Thursday, 28 April 2011

The Hargreaves Review: Can we be told what is happening?

The Hargreaves Review should be the biggest piece of IP news this month. We have been promised all along that it will report in April 2011 and there's not much time left. I have had plenty of other things to think about recently, but there's a small break from the relentless flood of pressing obligations and anyway I need to be ready to cover Hargreaves in my next podcast - so I went looking for news of progress.

First I went to the (independent) Review's pages on the Intellectual Property Office website. Obviously my understanding of the word "independent" in this context is somewhat old-fashioned. I assume that the IPO is just generously providing a facility for the Review, which is exactly the sort of public-spirited activity that I always thought we had a government for rather than all the superficial promotional work the IPO does to raise awareness of the intellectual property system ... not to mention its ridiculous name-changing and the attendant waste of taxpayers' money on trade mark applications that should be completely unnecessary ...
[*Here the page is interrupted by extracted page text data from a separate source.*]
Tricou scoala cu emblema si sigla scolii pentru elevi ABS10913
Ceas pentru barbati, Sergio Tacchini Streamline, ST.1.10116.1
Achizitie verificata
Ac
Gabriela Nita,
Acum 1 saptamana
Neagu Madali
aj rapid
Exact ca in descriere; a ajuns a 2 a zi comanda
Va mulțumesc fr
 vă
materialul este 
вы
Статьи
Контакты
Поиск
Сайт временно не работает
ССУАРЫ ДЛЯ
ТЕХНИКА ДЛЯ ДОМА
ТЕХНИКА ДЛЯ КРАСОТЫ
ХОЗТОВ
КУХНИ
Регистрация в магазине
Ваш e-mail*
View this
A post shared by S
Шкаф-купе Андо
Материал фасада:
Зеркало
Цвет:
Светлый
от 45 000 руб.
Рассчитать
The Review pages on the IPO website are not very informative about where it's got to and when the report will be out. Indeed, the home page hasn't been updated since 25 March - and the rest of the site is older still. There's a blog attached to it (which I mentioned in a recent podcast) but that too is up to date to 25 March - which is to say, not up to date at all. And the blog invites us to follow the Review on Twitter - which I find I was already doing, but hadn't noticed because there have been no Tweets since 25 March.
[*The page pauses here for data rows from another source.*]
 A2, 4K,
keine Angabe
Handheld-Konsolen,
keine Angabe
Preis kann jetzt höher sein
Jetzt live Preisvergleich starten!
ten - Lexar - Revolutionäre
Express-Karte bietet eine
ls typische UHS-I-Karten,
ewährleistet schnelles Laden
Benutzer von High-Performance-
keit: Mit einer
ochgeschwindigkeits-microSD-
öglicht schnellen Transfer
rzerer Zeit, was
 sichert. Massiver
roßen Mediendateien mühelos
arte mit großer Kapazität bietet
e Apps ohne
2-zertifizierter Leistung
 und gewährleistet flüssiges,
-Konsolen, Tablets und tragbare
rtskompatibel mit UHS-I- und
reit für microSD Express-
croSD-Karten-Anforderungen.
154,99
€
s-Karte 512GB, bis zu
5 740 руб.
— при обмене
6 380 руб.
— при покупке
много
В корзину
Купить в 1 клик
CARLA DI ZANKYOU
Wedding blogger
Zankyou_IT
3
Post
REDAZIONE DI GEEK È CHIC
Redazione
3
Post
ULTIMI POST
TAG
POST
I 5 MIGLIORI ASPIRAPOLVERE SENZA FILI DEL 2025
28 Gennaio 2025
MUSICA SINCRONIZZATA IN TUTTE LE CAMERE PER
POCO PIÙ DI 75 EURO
With all those social media resources at its disposal, it's inexcusable for a publicly-funded review to put out so little information about its work. Had the blog and the Twitter account not been set up in the first place, and my expectations therefore raised, I'd just be waiting for the words of wisdom to emerge - standing patiently outside the HMSO bookshop, perhaps. This dearth of information, though, is pathetic, and a bit of an insult to all who will feel the impact of what the review recommends - and to the taxpayers who have funded the exercise.